Washington was one of the few cities in the world that still retained the old arrangement of wide streets, spacious detached dwellings, and pedestrian traffic. Of course, there were landing stages on all buildings for the aeros, but there was none of the closely massed, continuous building construction with roofed-over multiple moving ways and artificial temperature control and ventilation encountered almost everywhere else in the world. Here one could look at the stars without taking a long elevator journey to the roof-tops of a completely covered city.

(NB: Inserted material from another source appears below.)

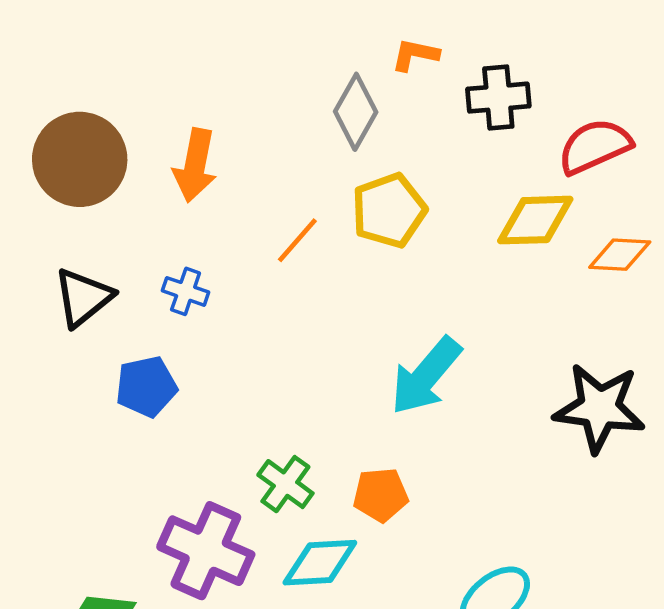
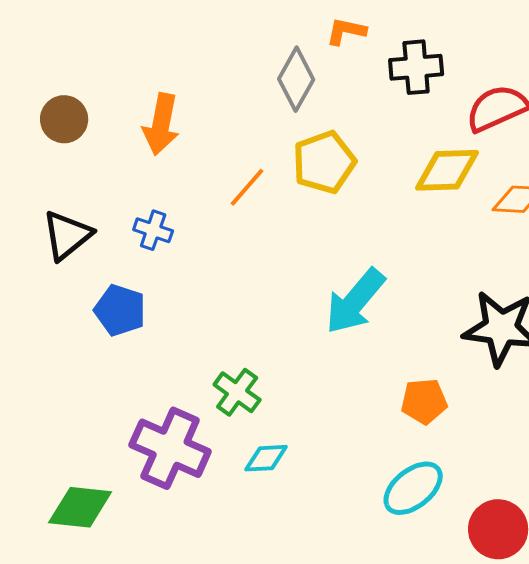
brown circle: (80, 159) -> (64, 119), size x0.6
blue pentagon: (146, 387) -> (120, 310), turned 30
orange pentagon: (381, 495) -> (424, 401), moved
cyan diamond: (320, 563) -> (266, 458), size x0.7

Roy, Walter and the professor were escorted to a spacious suite of rooms and there left to their own devices. The first thing they did was to establish a videophone connection with the professor’s apartments in New York. All three spoke to their loved ones and were deeply moved by the expressions of fear in the gentle faces that appeared in the disc. The ladies begged to be allowed to join them in Washington, but Roy and the professor steadfastly refused, since they feared that the initial attack would be aimed at Washington, the seat of the Terrestrial Government.
Far into the night the three men talked, Walter being thrilled to the core at thus having a hand in world affairs of such great moment. Finally the professor requested that the other two retire and leave him to his own thoughts. This they did reluctantly, though they fully realized that the professor’s analytical mind could function much better in private.